Re: Continuous Benchmarking

Patrick Steinhardt <ps@xxxxxx> · Fri, 21 Feb 2025 09:48:16 +0100

On Wed, Feb 05, 2025 at 03:14:21PM -0800, Emily Shaffer wrote:
> On Mon, Feb 3, 2025 at 1:55 AM Patrick Steinhardt <ps@xxxxxx> wrote:
> >
> > Hi,
> >
> > due to a couple performance regressions that we have hit over the last
> > couple Git releases at GitLab, we have started to set up an effort to
> > implement continuous benchmarking for the Git project. The intent is to
> > have regular (daily) benchmarking runs against Git's `master` and `next`
> > branches to be able to spot any performance regressions before they make
> > it into the next release.
> >
> > I have started with a relatively simple setup:
> >
> >   - I have started collection benchmarks that I myself do regularly [1].
> >     These benchmarks are built on hyperfine and are thus not part of the
> >     Git repository itself.
> >
> >   - GitLab CI runs on a nightly basis, executing a subset of these
> >     benchmarks [2].
> >
> >   - Results are uploaded with a hyperfine adaptor to Bencher and are
> >     summarized in dashboards.
> >
> > This at least gives us some visibility in severe performance outliers,
> > whether these are improvements or regressions.
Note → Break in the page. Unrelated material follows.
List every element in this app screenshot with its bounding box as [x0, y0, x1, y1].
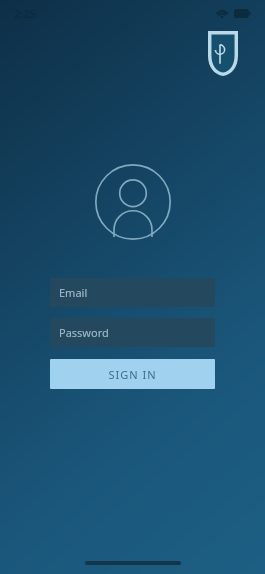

Some statistics are
> > applied on this data to automatically generate alerts when things are
> > significantly changing.
> >
> > The setup is of course not perfect. It's built on top of CI jobs, which
> > are by their very nature not really performing consistent. The scripts
> > are hosted outside of Git. And I'm the only one running this.
> 
> For the CI "noisy neighbors" problem at least, it could be an option
> to try to host in GCE (or some other compute that isn't shared). I
> asked around a little inside Google and it seems like it's possible,
> I'll keep pushing on it and see just how hard it would be. I'd even be
> happy to trade on-push runs with noisy neighbors for nightly runs with
> no neighbors, which makes it not really a CI thing - guess I will find
> out if that's easier or harder for us to implement. :)

That would be awesome.

> > So I wonder whether there is a wider interest in the Git community to
> > have this infrastructure part of the Git project itself. This may
> > include steps like the following:
> >
> >   - Extending our performance tests we have in "t/perf" to cover more
> >     benchmarks.
> 
> Folks may be aware that our biggest (in terms of scale) internal
> customer at Google is Android project. They are the ones who complain
> to me and my team the most about performance; they are also open to
> setting up nightly performance regression test. Would it be appealing
> to get reports from such a test upstream? I think it's more compelling
> to our customer team if we run it against the closed-source Android
> repo, which means the Git project doesn't get to see as much about the
> shape and content of the repos the performance tests are running
> against, but we might be able to publish info about the shape without
> the contents. Would that be useful? What would help to know (# of
> commits, size of largest object, distribution of object size, # of
> branches, size of worktree...?) If not having the specifics of the
> repo-under-test is a dealbreaker we could explore running performance
> tests in public with Android Open Source Project as the
> repo-under-test instead, but it's much more manageable than full
> Android.

The biggest question is whether such regression reports would be
actionable by the Git community. I often found performance issues to be
very specific to the repository at hand, and reconstructing the exact
situation tends to be extremely tedious or completely infeasible. I run
into the situation way too often where customers come knock at my door
with a performance issue, but don't want to provide the underlying data.
More often than not I end up not being able to reproduce, so I have to
push back on such reports.

Ideally, any report should be accompanied by a trivial reproducer that
any developer can execute on their local machine.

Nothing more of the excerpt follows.